# Collected data entries:
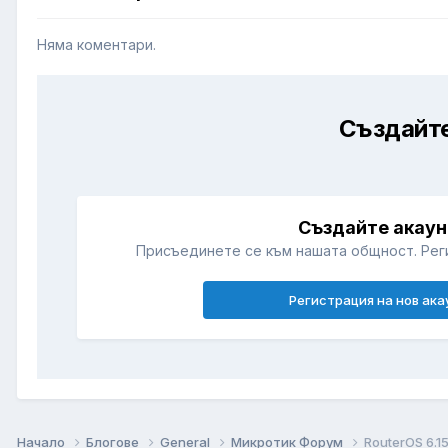
Няма коментари.
Създайте
Създайте акаун
Присъединете се към нашата общност. Рег
Регистрация на нов ака
Начало
Блогове
General
Микротик Форум
RouterOS 6.1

# Work to complete:
The answer is every line of the data, exactly as written, with the pictures dropped.

# Solution for this exercise:
Няма коментари.
Създайте
Създайте акаун
Присъединете се към нашата общност. Рег
Регистрация на нов ака
Начало
Блогове
General
Микротик Форум
RouterOS 6.1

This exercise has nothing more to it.